In article <41464985$(E-Mail Removed)>, Ming-Ching Tiew wrote:
>Well I used your script to deal with a ISP here ( which I know
>they show login/passwd prompt ), it does not connect; while
>if I used my script which does the manual authentication, it
>successfully connects.
http://axion.physics.ubc.ca/ppp-linux.html
http://www.theory.physics.ubc.ca/ppp-linux.html
That page will show how to get log data. Did you remember to set the
'user mingching.tiew' option to pppd, so that it knows who to say is
calling? Did you set up /etc/ppp/pap-secrets correctly?

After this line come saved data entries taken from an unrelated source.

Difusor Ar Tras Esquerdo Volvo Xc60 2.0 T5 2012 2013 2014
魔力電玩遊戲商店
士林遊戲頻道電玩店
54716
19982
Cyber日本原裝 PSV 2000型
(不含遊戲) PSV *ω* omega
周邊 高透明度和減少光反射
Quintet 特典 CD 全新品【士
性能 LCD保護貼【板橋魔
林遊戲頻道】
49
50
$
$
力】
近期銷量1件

>So my question now is how does Windows does it if it does
>not send login/password ?
DUN (the tool where you fill in the blanks, then press the OK button
_before_ the modem dials, and you do nothing further to get connected)
can't use scripts. Are you using some other application?

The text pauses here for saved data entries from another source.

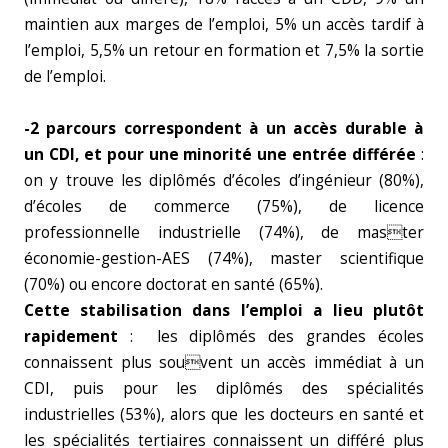
maintien aux marges de l’emploi, 5% un accès tardif à
l’emploi, 5,5% un retour en formation et 7,5% la sortie
de l’emploi.
-2 parcours correspondent à un accès durable à
un CDI, et pour une minorité une entrée différée
:
on y trouve les diplômés d’écoles d’ingénieur (80%),
d’écoles de commerce (75%), de licence
professionnelle industrielle (74%), de master
économie-gestion-AES (74%), master scientifique
(70%) ou encore doctorat en santé (65%).
Cette stabilisation dans l’emploi a lieu plutôt
rapidement
: les diplômés des grandes écoles
connaissent plus souvent un accès immédiat à un
CDI, puis pour les diplômés des spécialités
industrielles (53%), alors que les docteurs en santé et
les spécialités tertiaires connaissent un différé plus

>I suspect the chating capability in Windows is far more smarter
>than the 'chat' program on Linux, ie it looks for login/password,
I would doubt that _very_ much. You don't identify which version of
windoze you are using, and each version is different with how you set
up a log, but you should look at that. Here are three suggestions
I've seen used to set up logging in windoze. These are copies of
a series of Usenet posts - so watch the quoting levels:
----------------
Go to Control Panel/Modems/Properties/Connection/Advanced. Check Record a
log file.
>system called Modemlog.txt. Can't find it. Any suggestions?
That's the file name in Windows 95. Windows 98 uses the modem's name
as the file name. For example, mine is:
C:\WINDOWS\U.S. Robotics 56K FAX Win INT.log
-----------------
c:\windoze\ppplog.txt file (very large)
In your DUN folder, right click your ISP's icon and choose Properties.
Select the Server Types tab. On that window, you should ONLY have
Enable software compression checked, and TCP/IP in protocols. You
will see a box that says Record a log file for this connection. That
box, if checked, will start the ppplog.txt file. It can be used for
troubleshooting serious protocol problems, but most users will never
need that log. A word of caution, don't post that log without first
editing out your login and password information, which appears in
plain text. If you don't have a check in that log box, and you do
have a ppplog.txt file, check it's date. It can be deleted if is
old information.
-------------------
>Try turning on PPP logging. I'm not sure offhand how to do this in XP;
>you might try the Win2k method:
>http://support.microsoft.com/default.aspx?scid=kb;[LN];234014
Yes, that's it, it also works in WinXP Pro.
-------------------
>if present, it assume manual authentication; otherwise it does
>pap/chap; something which the Linux chat program cannot do.
>Perhaps wvdial does it.
Searching the newsgroups comp.os.linux.networking and comp.protocols.ppp,
you will find that this often fails. As mentioned, ISPs set up for
windoze using PAP authentication, and ignore the text based login. This
is because that requires a login _shell_ on the terminal server, and
that's extra work to set up. Additionally, most windoze users wouldn't
know what to do once they sent a login/password, unless the ISP auto
starts pppd. So, given that authentication is built in to pppd, why
should the ISP worry about doing it the hard way?
As for wvdial - it defaults to looking for a login prompt and this sometimes
leads to failure, which is why wvdial includes a "stupid mode". The author
of that application is living in the 1980s, and hasn't recognized that
windoze killed the login prompt method. See the man page.